Definición
La auditoría de cuentas es la revisión que hace un profesional independiente sobre las cuentas anuales de una empresa, para emitir una opinión sobre si reflejan la imagen fiel de su patrimonio y sus resultados.
Dos precisiones que evitan malentendidos: el auditor no elabora las cuentas —eso lo hace la empresa— y no busca fraude como objetivo principal. Su trabajo es opinar si lo presentado es razonablemente correcto conforme al marco contable aplicable.
Cuándo es obligatoria
En España, una sociedad debe auditarse si durante dos ejercicios consecutivos supera dos de estos tres límites:
- Total de activo
- Importe neto de la cifra de negocios
- Número medio de trabajadores
Las cifras concretas las fija la ley y se han actualizado varias veces, así que conviene comprobar los umbrales vigentes con tu asesoría antes de darse por exento.
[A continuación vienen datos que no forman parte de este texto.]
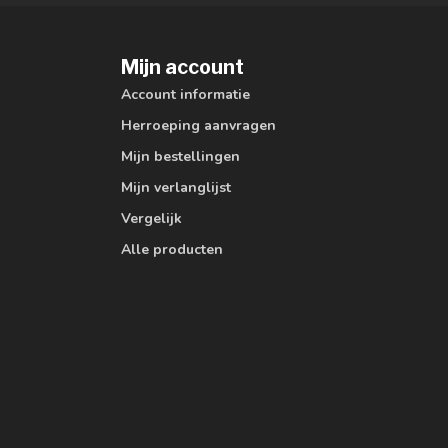
Mijn account
Account informatie
Herroeping aanvragen
Mijn bestellingen
Mijn verlanglijst
Vergelijk
Alle producten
Hay además supuestos que obligan al margen del tamaño: sociedades que reciben subvenciones o contratan con el sector público por encima de ciertos importes, las que emiten valores, y aquellas en que socios que representen al menos el 5 % del capital lo soliciten al registrador dentro de plazo.
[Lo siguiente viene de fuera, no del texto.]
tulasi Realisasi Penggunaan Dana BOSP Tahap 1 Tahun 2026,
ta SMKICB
Ese último caso merece atención: es una herramienta de los socios minoritarios, y funciona.
Los cuatro tipos de opinión
El informe termina con una opinión, y solo hay cuatro:
Favorable (sin salvedades). Las cuentas reflejan la imagen fiel. Es lo normal.
Con salvedades. Hay excepciones concretas, pero el resto está bien. Una salvedad no es una acusación: suele ser un desacuerdo técnico sobre un criterio o una limitación en el alcance del trabajo.
Desfavorable. Las cuentas no reflejan la imagen fiel. Es grave y es rara.
Denegada. El auditor no ha podido obtener evidencia suficiente para opinar. En la práctica se lee tan mal como la desfavorable.
Hay además un párrafo que conviene saber leer: el de empresa en funcionamiento. Si el auditor señala una incertidumbre material sobre la continuidad, eso es una advertencia seria — aunque la opinión sea favorable.
Ejemplo práctico
Para una pyme por debajo de los umbrales, la auditoría no es obligatoria y casi nunca se hace voluntariamente. Y hay dos momentos en que aparece igualmente.
Cuando alguien va a poner dinero o a comprar. Un inversor, un comprador o un banco ante una operación grande. Ahí se descubre si las cuentas aguantan una revisión externa, y es el peor momento para descubrirlo. Ver due diligence.
Cuando se cruza el umbral sin darse cuenta. Dos años buenos seguidos pueden meter a una empresa en obligación de auditoría, y el primer aviso llega cuando ya hay que cumplirla.
Lo que aprendí: lo que hace que una auditoría sea llevadera no es el trabajo del último mes, es lo que se hizo durante el año. Un auditor pide evidencia: circularización a clientes y proveedores para confirmar saldos, inventario físico presenciado, conciliaciones, contratos, actas.
Una empresa que concilia cada mes, hace inventario, documenta sus juntas y guarda sus contratos pasa la auditoría casi sin notarla. Una que no, dedica semanas a reconstruir el año hacia atrás.
Y esa lista de exigencias tiene un valor propio: describe bastante bien lo que es llevar una empresa ordenada, se audite o no.
El segundo aprendizaje: el informe se deposita con las cuentas en el Registro Mercantil, así que es público. Cualquiera puede leer la opinión sobre tus cuentas: un cliente, un proveedor, un competidor, un banco. Una salvedad recurrente año tras año cuenta una historia a quien sepa leerla.
Errores comunes
- Creer que el auditor busca fraude. Su objetivo es la imagen fiel.
- Interpretar una salvedad como una acusación.
- Descubrir la obligación tarde, cuando ya se han superado los umbrales dos años.
- Preparar la evidencia en el último mes.
- Ignorar el párrafo de empresa en funcionamiento, que es el que más información da.
- No leer el informe. Es de los pocos documentos donde alguien externo dice qué opina de tus cuentas.
- Confundirla con la inspección fiscal. Son cosas distintas, con finalidades distintas.
Cuándo mirarlo
Cada cierre, para comprobar si te acercas a los umbrales — la obligación nace por superar dos de tres durante dos años seguidos, y se ve venir con antelación.
Y antes de cualquier operación relevante: si vas a vender, ampliar capital o pedir financiación grande, una auditoría voluntaria previa puede evitar sorpresas.
Con la advertencia habitual: los umbrales vigentes y la obligación concreta los confirma tu asesoría.